Ginza neon paradise – Unohana

ginza neon paradise unohana
Unohana ウノハナ
ISBN: 9782375061114
Taifu comics, 2018
ISBN: 9784537133578 (JP)
Nihonbungeisha, 2015 (JP)
Manga
Ero-mètre: hot
Recommandation: un peu

Trois longues années d’attente à espérer le retour d’un ami.

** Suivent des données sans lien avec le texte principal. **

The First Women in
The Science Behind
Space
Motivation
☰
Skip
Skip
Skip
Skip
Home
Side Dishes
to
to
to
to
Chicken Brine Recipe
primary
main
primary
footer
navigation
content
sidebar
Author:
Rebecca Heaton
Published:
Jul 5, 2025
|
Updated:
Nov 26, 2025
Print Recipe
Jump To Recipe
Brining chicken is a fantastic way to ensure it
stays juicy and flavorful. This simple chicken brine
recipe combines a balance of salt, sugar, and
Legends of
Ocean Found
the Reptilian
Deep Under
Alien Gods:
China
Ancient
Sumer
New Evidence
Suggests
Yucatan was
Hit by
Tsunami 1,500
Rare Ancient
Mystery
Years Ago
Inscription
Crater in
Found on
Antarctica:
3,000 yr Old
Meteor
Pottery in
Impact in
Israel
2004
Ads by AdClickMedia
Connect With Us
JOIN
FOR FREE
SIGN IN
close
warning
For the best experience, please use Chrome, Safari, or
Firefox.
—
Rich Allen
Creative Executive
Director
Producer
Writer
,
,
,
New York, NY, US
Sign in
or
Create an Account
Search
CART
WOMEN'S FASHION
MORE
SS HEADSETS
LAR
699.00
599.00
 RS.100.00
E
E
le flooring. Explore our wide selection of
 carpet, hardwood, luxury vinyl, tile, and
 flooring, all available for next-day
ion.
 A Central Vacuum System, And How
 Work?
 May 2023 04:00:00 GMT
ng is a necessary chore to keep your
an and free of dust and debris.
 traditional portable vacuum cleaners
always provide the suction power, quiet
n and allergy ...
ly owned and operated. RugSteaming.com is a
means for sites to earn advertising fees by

Unohana sensei offre un mélodrame situé dans les années 1930-1940 avec un couple bancal non établi. Elle donne une vision de la guerre à travers les yeux d’Aoi et de Gunji par des flash-back et leurs souvenirs. La psychologie des différents personnages est assez travaillée. Le couple partage un amour inavoué perdu entre fierté et peur, et développe pourtant une relation consentie. Même si l’auteure aborde peu le versant de la guerre et ses conséquences, elle s’attarde sur les sentiments des personnages et pose un regard observateur sur ce qui les entoure. Pourtant, un message fort semble se dégager de l’ensemble. De même, elle donne un ton poétique à certains passages, en particulier en décrivant Ginza. L’apparition d’un rival amoureux, le lieutenant Walters, va permettre à la relation de s’affirmer.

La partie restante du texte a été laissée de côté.